Can Chris Froome ever return to his former level?

Chris Froome looking at computer bike power meter

Sporting careers can be short and precarious. One minute, you can be on the top of your game performing at the top level and the next, it can all be over.

One example is Italian footballer, Pierluigi Casiraghi, who was just 29-years-old and playing for Premier League club Chelsea when a cruciate ligament injury brought his career to a sudden end. Despite undergoing 10 operations, the Italian international was unable to play again and officially retired in 2000.

Froome on the recovery trail

Chris Froome is one of the top cyclists of all time with four Tour de France wins to his name but is currently working his way back from a horrific injury that threatened to curtail his career.

It is now five months since the 34-year-old crashed his bike and suffered fractures to his hip, femur, elbow, vertebrae and sternum.

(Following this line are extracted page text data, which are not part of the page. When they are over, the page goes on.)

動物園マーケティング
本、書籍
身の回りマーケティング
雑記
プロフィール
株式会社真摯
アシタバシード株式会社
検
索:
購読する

He is already back in the saddle but can only cycle at a leisurely pace. He actually started riding again before he was able to walk properly, often using crutches to get to his bike. However, he is hoping to return to competitive action as early as February.

A fifth Tour de France in his sights

Despite his current predicament, there is already talk of an attempt at a fifth Tour de France title next summer. For most cyclists just competing in a Grand Tour again would be an amazing achievement. Winning another Tour so soon after such a bad crash would be miraculous. But this is Chris Froome we are talking about, a man whose past performances have often seemed superhuman.

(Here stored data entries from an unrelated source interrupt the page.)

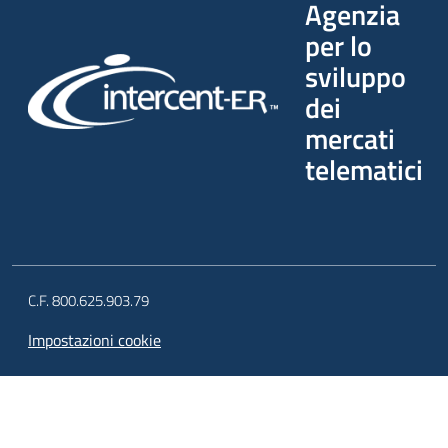
Agenzia
per lo
sviluppo
dei
mercati
telematici
C.F. 800.625.903.79
Impostazioni cookie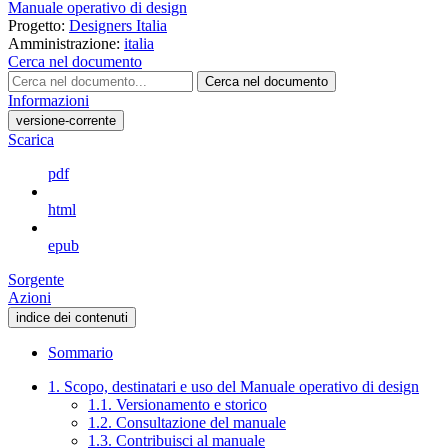
Manuale operativo di design
Progetto:
Designers Italia
Amministrazione:
italia
Cerca nel documento
Cerca nel documento
Informazioni
versione-corrente
Scarica
pdf
html
epub
Sorgente
Azioni
indice dei contenuti
Sommario
1. Scopo, destinatari e uso del Manuale operativo di design
1.1. Versionamento e storico
1.2. Consultazione del manuale
1.3. Contribuisci al manuale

His return to the bike was interrupted by a further operation just a few days ago to remove pieces of metal used to stabilize his bones. The removal of the plates and pins should ease some of his pain and make walking and cycling much easier. Once he is fully recovered from the latest session under the knife, he will go back to full-time training in preparation for the New Year when he hopes to start competing again.

A chance to join an elite club

A shot at a fifth Tour de France is understandable. After all, it would bring the Team INEOS man level with Eddy Merckx, Jacques Anquetil, Bernard Hinault and Miguel Indurain and cement his place in the list of cycling legends. Froome is already the second favorite to win the race with odds of +400 and wagering tips will be available on the Betfair betting blog as the race approaches.

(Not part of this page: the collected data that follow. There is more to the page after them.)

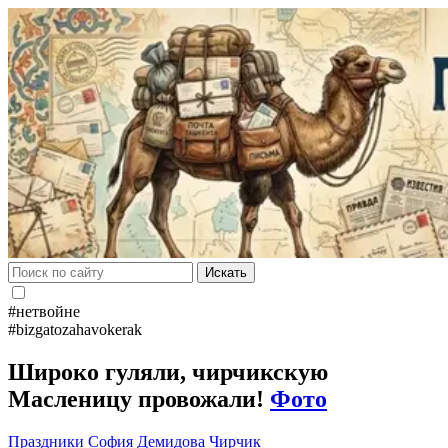
Искать
#нетвойне
#bizgatozahavokerak
Широко гуляли, чирчикскую
Масленицу провожали!
Фото
Праздники
София Демидова
Чирчик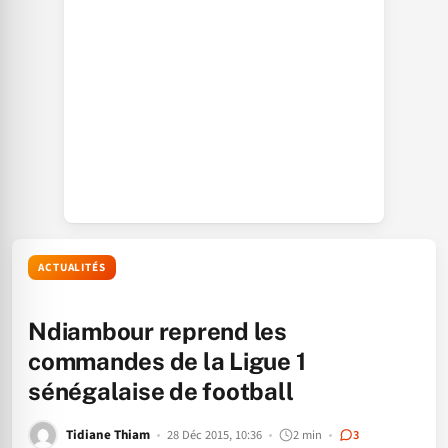
ACTUALITÉS
Ndiambour reprend les
commandes de la Ligue 1
sénégalaise de football
Tidiane Thiam
28 Déc 2015, 10:36
2 min
3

As far-fetched as it sounds, Froome has not written himself off, insisting that contesting the Tour is his main objective. By February, his team should be able to make a better assessment of whether it is a realistic target. With the Tokyo Olympics also on the horizon, there is plenty of motivation to get back in the saddle in 2020.

Chris Froome running tour de france

But behind all the bravado and talk of Grand Tour wins, there is the looming possibility that Froome may never be able to return to the same level or win a major race again. Froome knows that there are knows guarantees but until then, the Nairobi-born rider will put those concerns to the back of his mind and keep fighting until his body tells him to stop.